Some sports have unique traditions regarding these sorts of awards, and they are especially sought after in championship or all-star matches. In some sports organisations and leagues, particularly in the United States, the term "Most Valuable Player" (MVP) is used for some of these awards. In ice hockey, three players of the game instead of only one, called the "three stars", are recognised.


In cricket, the Man of the Match award may be given to the highest scoring batsman, leading wicket taker or best overall performance. The award typically--though not universally--goes to a player on the winning team. Occasionally, the award will be made for outstanding fielding (including wicket keeping) or captaincy. In the modern game the awards carry substantial monetary prizes which are provided by the tournament sponsors or the local cricket governing bodies.

Association football

In football, the award typically goes to a player on the winning side. Players who score a brace or a hat trick, or goalkeepers who keep a clean sheet under resounding pressure often get the award. Hat trick scorers usually receive the match ball whether or not they are officially named man of the match. However, not all tournaments/leagues have an official man of the match award, so sometimes accolades are given by websites/newspapers instead.

Australian rules football

In Australian rules football, the player of the game is often referred to as having been the "best on ground" (or "BOG"). Media outlets provide immediate, unofficial recognition that is largely honorary, often on a 5-4-3-2-1 or 3-2-1 voting basis. Officially, the AFL recognises the player of the game as being the player awarded the maximum three votes by umpires in the Brownlow Medal count at season's end.
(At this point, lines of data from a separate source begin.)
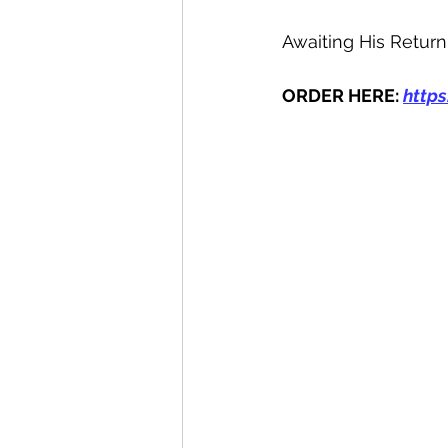
Awaiting His Return
ORDER HERE: 
http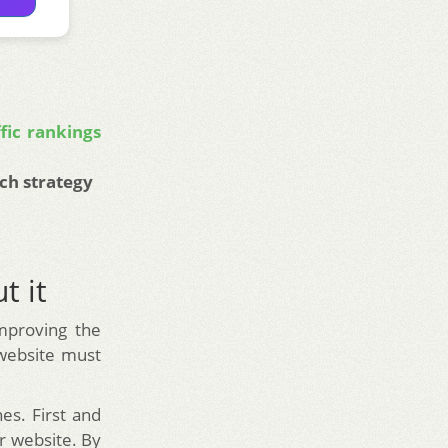
fic rankings
ch strategy
t it
improving the
 website must
es. First and
ur website. By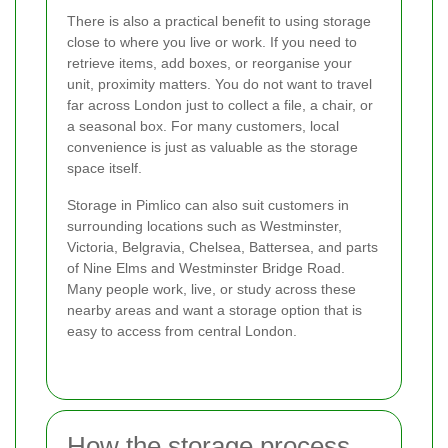
There is also a practical benefit to using storage
close to where you live or work. If you need to
retrieve items, add boxes, or reorganise your
unit, proximity matters. You do not want to travel
far across London just to collect a file, a chair, or
a seasonal box. For many customers, local
convenience is just as valuable as the storage
space itself.
Storage in Pimlico can also suit customers in
surrounding locations such as Westminster,
Victoria, Belgravia, Chelsea, Battersea, and parts
of Nine Elms and Westminster Bridge Road.
Many people work, live, or study across these
nearby areas and want a storage option that is
easy to access from central London.
How the storage process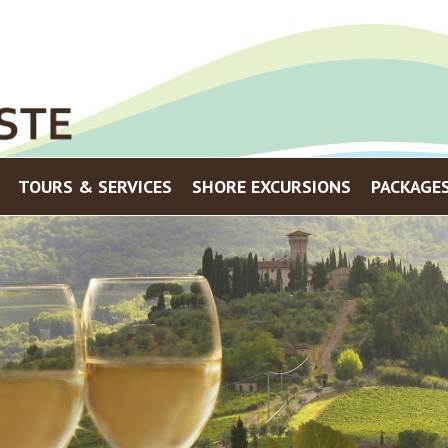
Menu
TOURS & SERVICES
SHORE EXCURSIONS
PACKAGE
Skip to content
Exceptions are made during the season for certain reserved games such as the The ANZAC Day clash, Western Derby, and Showdown, where medallions are officially rewarded in presentations following the conclusion of the match.
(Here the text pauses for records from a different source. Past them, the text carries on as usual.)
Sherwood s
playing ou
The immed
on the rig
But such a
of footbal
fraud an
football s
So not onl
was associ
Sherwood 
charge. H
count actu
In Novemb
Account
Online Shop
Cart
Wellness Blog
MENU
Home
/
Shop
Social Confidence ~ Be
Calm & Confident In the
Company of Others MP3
Rugby league and rugby union

In both codes of rugby, rugby league and rugby union, the player who wins the award is usually the person who has performed consistently well throughout the game. In televised or sponsored matches, the commentator or company sponsoring the event usually decides who gets the award, and it is presented to the winner after the match. Man of the match is a bigger award in rugby than most other sports, because forwards and other players who rarely score points will often win it.

United States college basketball and football

In college basketball and college football, the two collegiate sports with the most television coverage in the United States, a top player from each team is usually honored as "players of the game." These athletes usually cannot collect material prizes due to NCAA regulations. Instead, television companies broadcasting the game or corporate sponsors will often make donations to the scholarship funds of each school in the names of the winning players.


In ice hockey, the three players who perform best in the game, often those who accumulate the most points, are usually designated the Three stars of the game: the top-performing player is the first star, and so on. This tradition originated in the 1930s as a promotion for a "Three Star" brand of gasoline[82104].